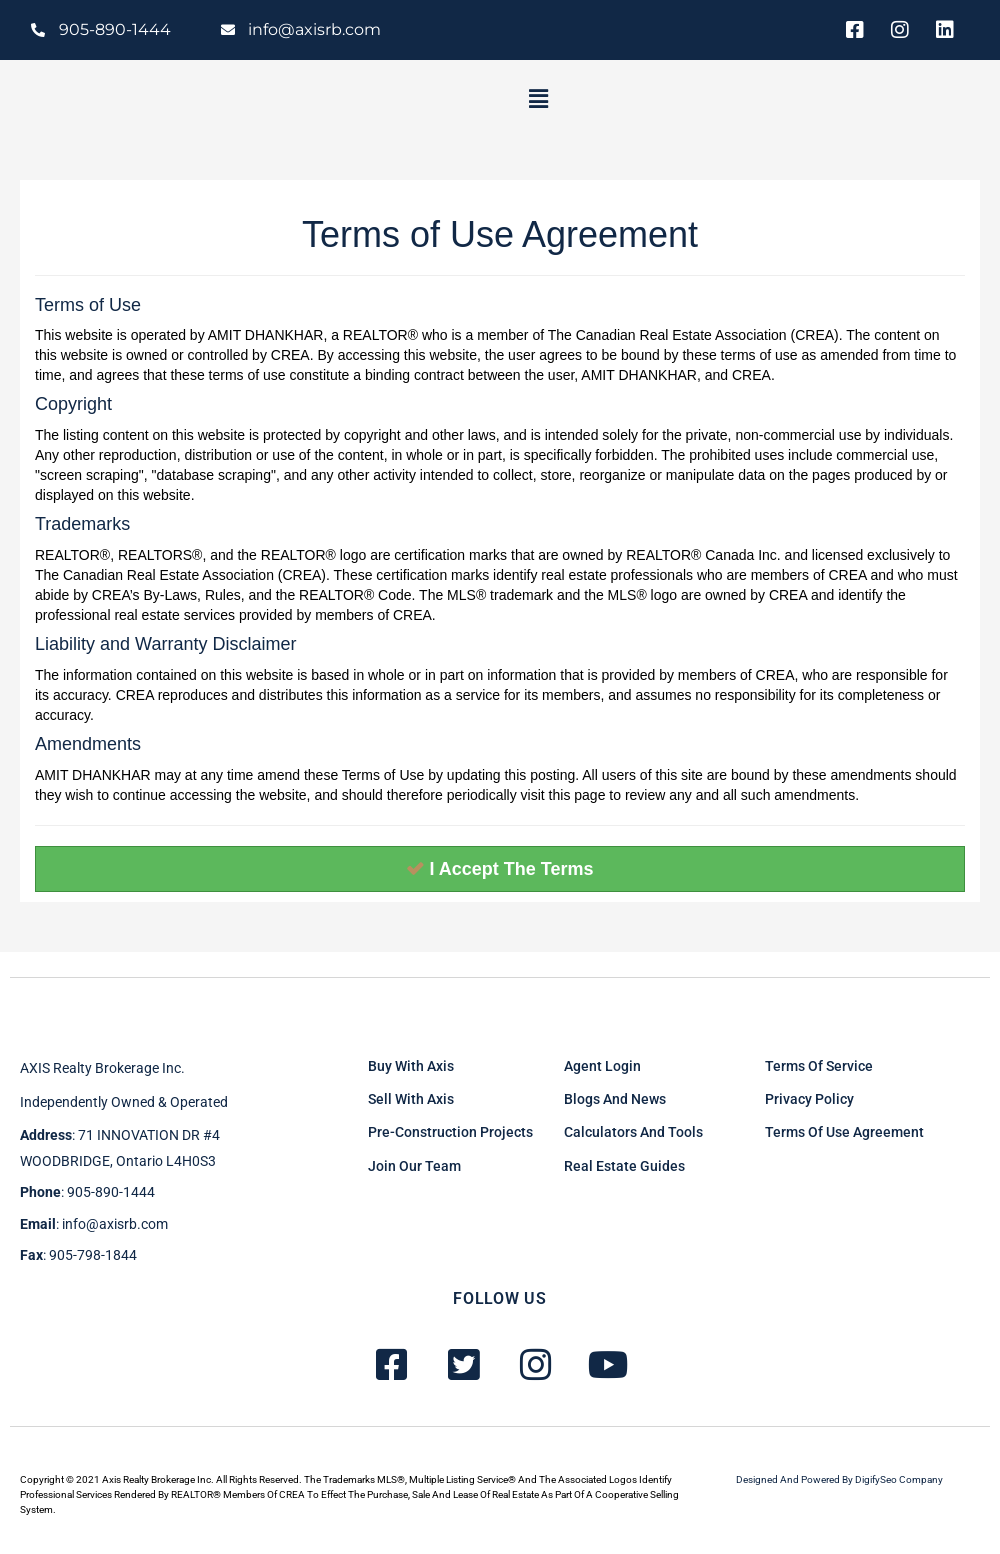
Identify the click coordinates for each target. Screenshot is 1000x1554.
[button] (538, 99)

####

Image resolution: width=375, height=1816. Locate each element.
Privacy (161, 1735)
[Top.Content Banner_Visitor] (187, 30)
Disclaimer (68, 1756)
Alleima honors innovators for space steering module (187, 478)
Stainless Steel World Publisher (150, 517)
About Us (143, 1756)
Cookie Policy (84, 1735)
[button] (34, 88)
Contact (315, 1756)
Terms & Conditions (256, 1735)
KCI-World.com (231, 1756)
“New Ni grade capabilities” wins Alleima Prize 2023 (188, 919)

####

Work item: Among the entries above, the lines between the ones containing "Contact (315, 1756)" and "2023 (188, 919)", inclusive, are to be transcribed exactly. No other line is to be given.

Answer to the problem:
Contact (315, 1756)
Terms & Conditions (256, 1735)
KCI-World.com (231, 1756)
“New Ni grade capabilities” wins Alleima Prize 2023 (188, 919)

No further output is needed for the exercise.